Twice in a Blue Moon

Page 16

Sam hummed. “Tipping cows. Drinking beer in the middle of nowhere. Weird races and games in cornfields. Trying to build an airplane.” He shrugged. “I don’t know. It’s easy to be crazy on a farm.”

“Is it?”

“Yeah, I mean,” he said, ducking around a man walking aimlessly with his eyes on his BlackBerry, “everyone in Eden’s always saying when you live in the middle of nowhere it’s impossible to get into trouble, and I think it gives parents a sense of ease, like even if they can’t see us, what’s the worst thing that could happen? Drinking some beer in a field? But knowing they think that, I don’t know . . . it feels sort of like a challenge sometimes.”

“Did you ever get hurt?”

Sam shook his head. “Hangovers? Sprained my ankle once. But it’s mostly just a group of us being idiots. Most of the girls around are way smarter than we are and could kick our asses. It kept us from going too far.”

Nana turned around, waiting for us to catch up. “What are you talking about?”

I grinned over at Sam. “He’s talking about drinking beer in fields, tipping cows, and building an airplane.”

I expected Luther to say something about the cows or the beer, but he just nodded proudly. “That plane nearly flew, didn’t it?”

Sam looked down at me, grinning. He knew exactly what I was trying to do—get him busted—and when Nana and Luther turned back around, he dug a long finger into my ribs, tickling. “Looks like that backfired, missy.”

Mom called me that night, right as I was slipping out the door to meet Sam. I took my flip phone out of the room with me, not wanting to wake up an already-snoring Nana.

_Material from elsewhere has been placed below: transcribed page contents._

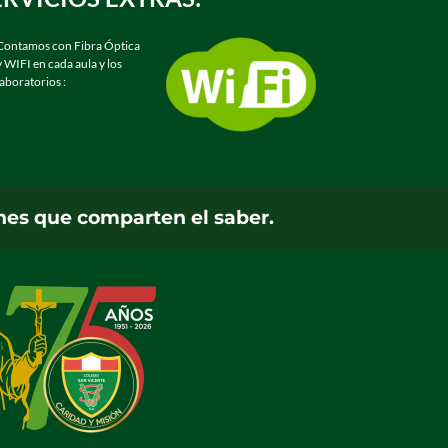
Contamos con Fibra Óptica
y WIFI en cada aula y los
laboratorios :
nes que comparten el saber.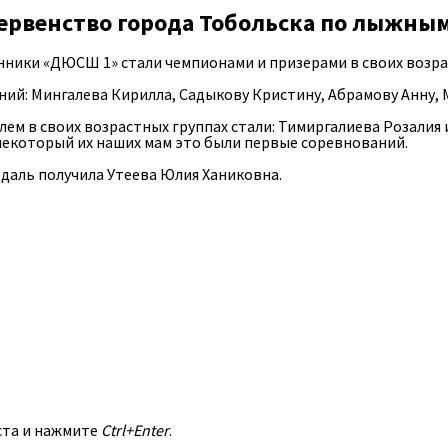
ервенство города Тобольска по лыжным
ники «ДЮСШ 1» стали чемпионами и призерами в своих возра
ий: Мингалева Кирилла, Садыкову Кристину, Абрамову Анну, 
ем в своих возрастных группах стали: Тимиргалиева Розалия 
некоторый их наших мам это были первые соревнований.
даль получила Утеева Юлия Ханиковна.
ста и нажмите
Ctrl+Enter
.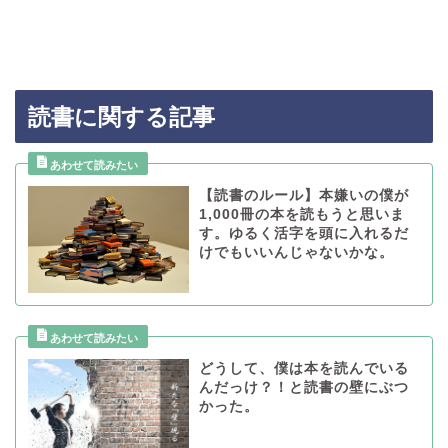
読書に関する記事
【読書のルール】本嫌いの僕が
1,000冊の本を読もうと思いま
す。ゆるく活字を頭に入れるだ
けでもいいんじゃないかな。
どうして、僕は本を読んでいる
んだっけ？！と読書の壁にぶつ
かった。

I’d been wondering whether Mom was lonely with us away in London, though I knew how much work it took to keep the café open, and even with a couple women from town helping her while we were gone, I was sure Mom didn’t have a lot of time to think about anything but work. Still, if it was nine o’clock at night in London, it was nearly six in the morning at home; Mom should have been running around like mad getting things ready for the breakfast rush. Unless . . .

“What’s wrong?” I asked immediately.

She laughed. “Can’t I miss my kid?”

“You can,” I said, “but not when you’re supposed to be opening the café. Nana will lose it.”

“It’s Tuesday,” she reminded me. “We’re closed. I’m still in my jammies.”

I pressed the down button on the elevator, relieved. “I have no sense of what day it is.”

“That’s the best thing about vacation.”

This triggered a small, guilty realization. “When was the last time you took a vacation?”

The only one I could think of was when she took me to Seattle for a weekend a little over a year ago. Other than that, it felt like Mom had become a happy, settled fixture of Guerneville. Just like Nana.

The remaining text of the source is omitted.